Second-Person Point of View Examples in Literature
Below we have provided some notable literary excerpts which have used second-person point of view:
“Are you aware that rushing toward a goal is a sublimated death wish? It’s no coincidence we call them ‘deadlines.”Tom Robbins, Half Asleep in Frog Pajamas
“This is the way of air travel: fellow passengers applaud because they didn’t die, and then they cut in front of you so they can exit four seconds earlier.”– Vendela Vida, The Diver’s Clothes Lie Empty
“There are a few years when you make almost all of your important memories. And then you spend the next few decades reliving them.”– Charles Yu, Interior Chinatown
“And when you’re alone there’s a very good chance
you’ll meet things that scare you right out of your pants
There are some, down the road between hither and yon,
that can scare you so much you won’t want to go on.”
– Dr. Seuss, Oh, the Places You’ll Go!
Other Uses of Second-Person Point of View
The second point of view is used in many other forms of writing. Choose Your Own Adventure books are exclusively told in second-person. In these books, a person takes a perilous journey based upon a theme. Throughout the book, you are given options that will take you on different paths and ultimately to one of several different endings.
Song lyrics are also often told in second-person. The songwriter or singer does this so that you can better relate to the song, and they will then get more fame from the song.
The other major form of second-person point of view is in the form of self-help books. Self-help books act as a sort of counseling or therapy for some people, and in those cases, it is important that the book attempts to establish a close connection to the reader. So the narrator of these books speaks directly to the reader as though an intimate conversation is being had.
Why Second-Person Point of View is Important
It’s not as common as the first-person point of view or third-person point of view. However, second-person point of view can create intimacy and a connection between the author of a book and the reader. The Third-person has almost no connection to the reader. You are simply being told a story.
The first-person point of view gets a little closer as far as intimacy between the writer and the reader, but it doesn’t quite reach the level that the second person can. First-person is, “I’m telling the tale of something that happened to me, and everyone should listen to it.” You aren’t the only one invited in. It doesn’t feel exclusive.

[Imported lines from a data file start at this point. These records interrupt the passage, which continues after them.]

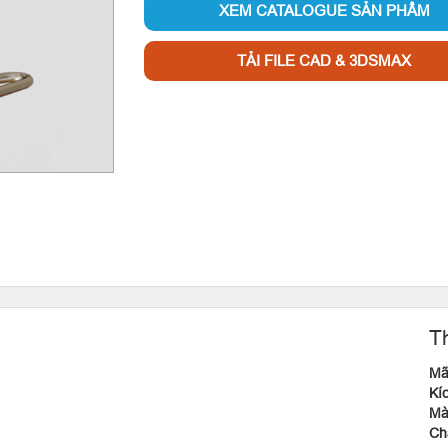
XEM CATALOGUE SẢN PHẨM
TẢI FILE CAD & 3DSMAX
T
Mã
Kí
M
C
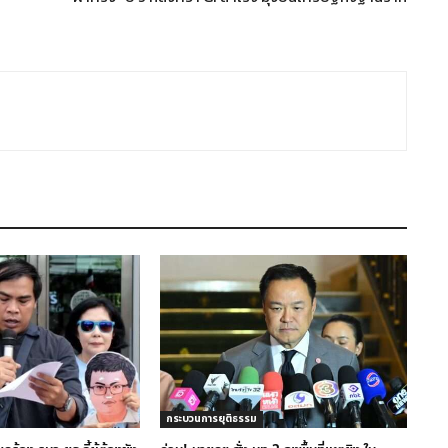
กระบวนการยุติธรรม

The second-person point of view creates that bond. In this point of view, the narrator is saying, “I’m going to share this tale with you. Come closer, and I’ll share this information with you. Let’s do this together.”
Second-Person in Real Life
This intimacy applies to real life, as well, which is why so many people find comfort in a book written in second-person. It’s interesting when you overhear someone talking about an experience they had (first person), or when you are in a large group with a professional speaker, and they address the whole group to talk about the experience had by others (third person).
However, it feels much more personal and intimate when someone who has had an experience sits you down, sits across from you, looks you in the eye, and tells you about it one on one. It makes us feel special to be in that position.
It makes us care about the content of the experience we are being told about. We aren’t part of a group. We aren’t just overhearing the telling of something. We feel chosen. We feel seen. We feel included and special. This is the allure and the power that second-person point of view can give us.